Page images and extracted text:
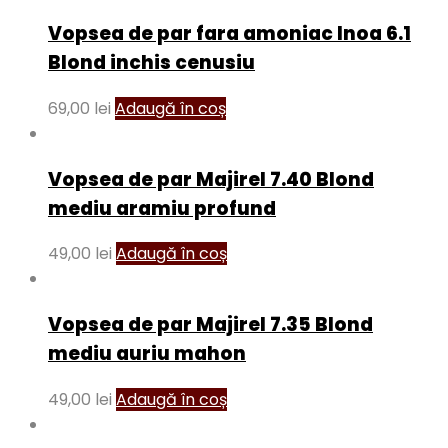
Vopsea de par fara amoniac Inoa 6.1
Blond inchis cenusiu
69,00
lei
Adaugă în coș
Vopsea de par Majirel 7.40 Blond
mediu aramiu profund
49,00
lei
Adaugă în coș
Vopsea de par Majirel 7.35 Blond
mediu auriu mahon
49,00
lei
Adaugă în coș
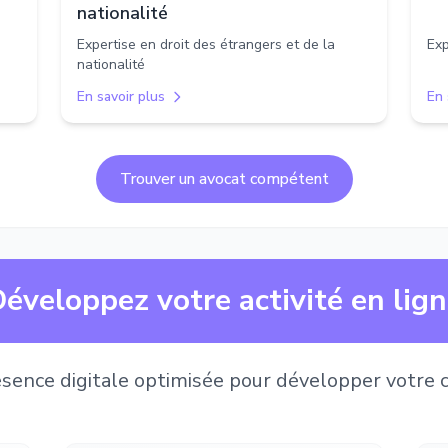
nationalité
Expertise en droit des étrangers et de la
Exp
nationalité
En savoir plus
En 
Trouver un avocat compétent
éveloppez votre activité en lig
sence digitale optimisée pour développer votre c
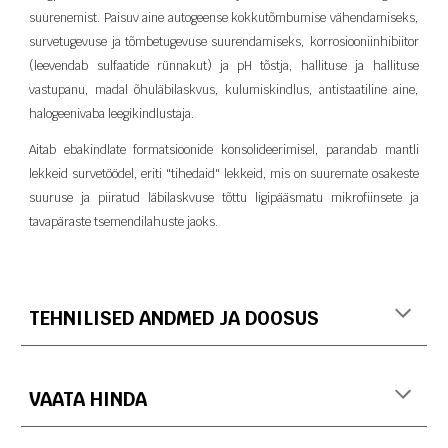
suurenemist. Paisuv aine autogeense kokkutõmbumise vähendamiseks,
survetugevuse ja tõmbetugevuse suurendamiseks, korrosiooniinhibiitor
(leevendab sulfaatide rünnakut) ja pH tõstja, hallituse ja hallituse
vastupanu, madal õhuläbilaskvus, kulumiskindlus, antistaatiline aine,
halogeenivaba leegikindlustaja.
Aitab ebakindlate formatsioonide konsolideerimisel, parandab mantli
lekkeid survetöödel, eriti "tihedaid" lekkeid, mis on suuremate osakeste
suuruse ja piiratud läbilaskvuse tõttu ligipääsmatu mikrofiinsete ja
tavapäraste tsemendilahuste jaoks.
TEHNILISED ANDMED JA DOOSUS
VAATA HINDA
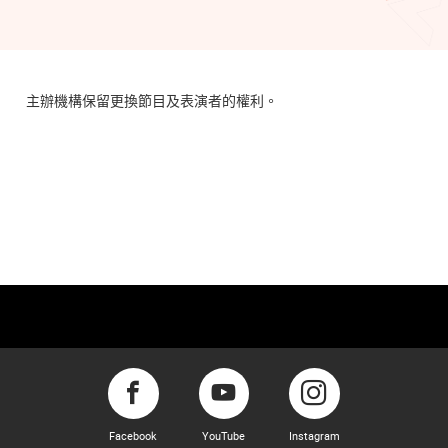
主辦機構保留更換節目及表演者的權利。
Facebook
YouTube
Instagram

# Task statement:
Go through the records and count every line with the word "Majirel"; the answer is the number alone.

# Your response:
2